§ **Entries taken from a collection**
━━━

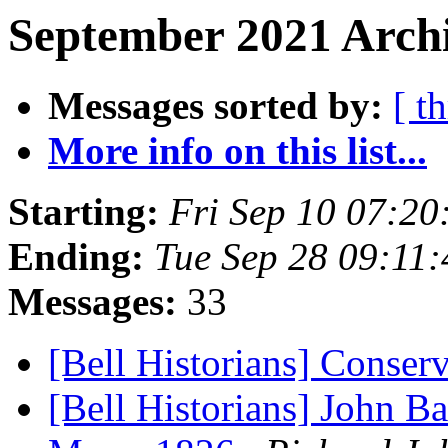
September 2021 Archi
Messages sorted by:
[ t
More info on this list...
Starting:
Fri Sep 10 07:20
Ending:
Tue Sep 28 09:11
Messages:
33
[Bell Historians] Conser
[Bell Historians] John Ba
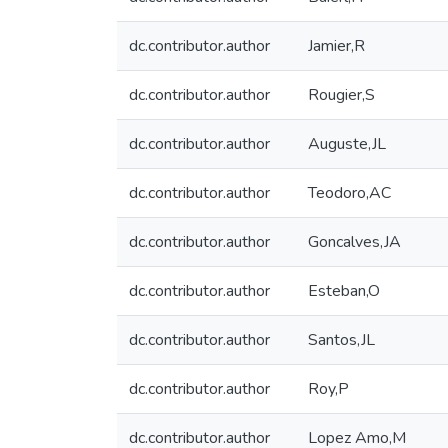
dc.contributor.author
Jamier,R
dc.contributor.author
Rougier,S
dc.contributor.author
Auguste,JL
dc.contributor.author
Teodoro,AC
dc.contributor.author
Goncalves,JA
dc.contributor.author
Esteban,O
dc.contributor.author
Santos,JL
dc.contributor.author
Roy,P
dc.contributor.author
Lopez Amo,M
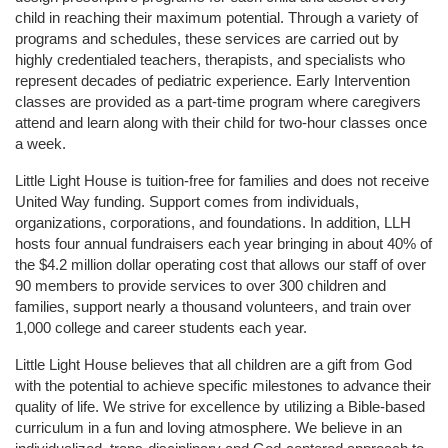
child in reaching their maximum potential. Through a variety of 
programs and schedules, these services are carried out by 
highly credentialed teachers, therapists, and specialists who 
represent decades of pediatric experience. Early Intervention 
classes are provided as a part-time program where caregivers 
attend and learn along with their child for two-hour classes once 
a week. 
Little Light House is tuition-free for families and does not receive 
United Way funding. Support comes from individuals, 
organizations, corporations, and foundations. In addition, LLH 
hosts four annual fundraisers each year bringing in about 40% of 
the $4.2 million dollar operating cost that allows our staff of over 
90 members to provide services to over 300 children and 
families, support nearly a thousand volunteers, and train over 
1,000 college and career students each year.
Little Light House believes that all children are a gift from God 
with the potential to achieve specific milestones to advance their 
quality of life. We strive for excellence by utilizing a Bible-based 
curriculum in a fun and loving atmosphere. We believe in an 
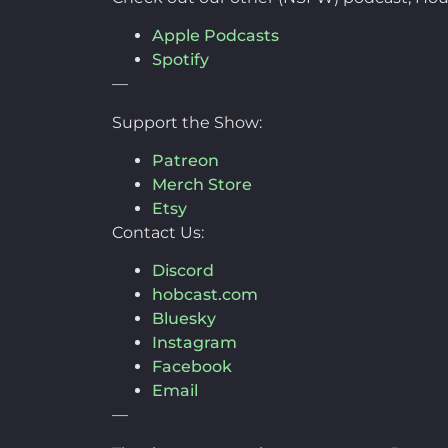
Apple Podcasts
Spotify
—
Support the Show:
Patreon
Merch Store
Etsy
Contact Us:
Discord
hobcast.com
Bluesky
Instagram
Facebook
Email
—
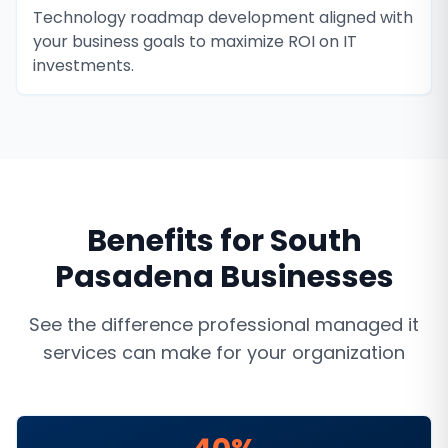
Technology roadmap development aligned with
your business goals to maximize ROI on IT
investments.
Benefits for
South
Pasadena
Businesses
See the difference professional
managed it
services
can make for your organization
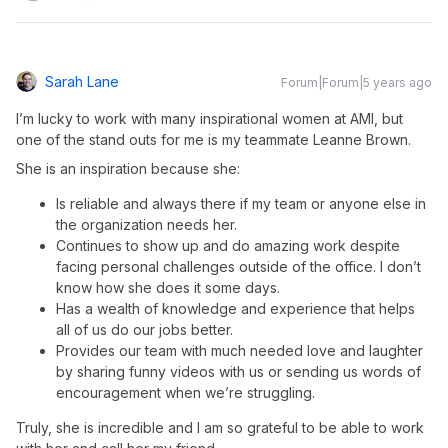
Sarah Lane
Forum|Forum|5 years ago
I’m lucky to work with many inspirational women at AMI, but
one of the stand outs for me is my teammate Leanne Brown.
She is an inspiration because she:
Is reliable and always there if my team or anyone else in
the organization needs her.
Continues to show up and do amazing work despite
facing personal challenges outside of the office. I don’t
know how she does it some days.
Has a wealth of knowledge and experience that helps
all of us do our jobs better.
Provides our team with much needed love and laughter
by sharing funny videos with us or sending us words of
encouragement when we’re struggling.
Truly, she is incredible and I am so grateful to be able to work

━━━

§ **Work task**
Reproduce each entry precisely; the pictures stay out.

§ **Written solution**
September 2021 Archi
Messages sorted by:
[ t
More info on this list...
Starting:
Fri Sep 10 07:20
Ending:
Tue Sep 28 09:11
Messages:
33
[Bell Historians] Conser
[Bell Historians] John Ba
dc.contributor.author
Jamier,R
dc.contributor.author
Rougier,S
dc.contributor.author
Auguste,JL
dc.contributor.author
Teodoro,AC
dc.contributor.author
Goncalves,JA
dc.contributor.author
Esteban,O
dc.contributor.author
Santos,JL
dc.contributor.author
Roy,P
dc.contributor.author
Lopez Amo,M
child in reaching their maximum potential. Through a variety of 
programs and schedules, these services are carried out by 
highly credentialed teachers, therapists, and specialists who 
represent decades of pediatric experience. Early Intervention 
classes are provided as a part-time program where caregivers 
attend and learn along with their child for two-hour classes once 
a week. 
Little Light House is tuition-free for families and does not receive 
United Way funding. Support comes from individuals, 
organizations, corporations, and foundations. In addition, LLH 
hosts four annual fundraisers each year bringing in about 40% of 
the $4.2 million dollar operating cost that allows our staff of over 
90 members to provide services to over 300 children and 
families, support nearly a thousand volunteers, and train over 
1,000 college and career students each year.
Little Light House believes that all children are a gift from God 
with the potential to achieve specific milestones to advance their 
quality of life. We strive for excellence by utilizing a Bible-based 
curriculum in a fun and loving atmosphere. We believe in an 
Apple Podcasts
Spotify
—
Support the Show:
Patreon
Merch Store
Etsy
Contact Us:
Discord
hobcast.com
Bluesky
Instagram
Facebook
Email
—
Technology roadmap development aligned with
your business goals to maximize ROI on IT
investments.
Benefits for
South
Pasadena
Businesses
See the difference professional
managed it
services
can make for your organization
Sarah Lane
Forum|Forum|5 years ago
I’m lucky to work with many inspirational women at AMI, but
one of the stand outs for me is my teammate Leanne Brown.
She is an inspiration because she:
Is reliable and always there if my team or anyone else in
the organization needs her.
Continues to show up and do amazing work despite
facing personal challenges outside of the office. I don’t
know how she does it some days.
Has a wealth of knowledge and experience that helps
all of us do our jobs better.
Provides our team with much needed love and laughter
by sharing funny videos with us or sending us words of
encouragement when we’re struggling.
Truly, she is incredible and I am so grateful to be able to work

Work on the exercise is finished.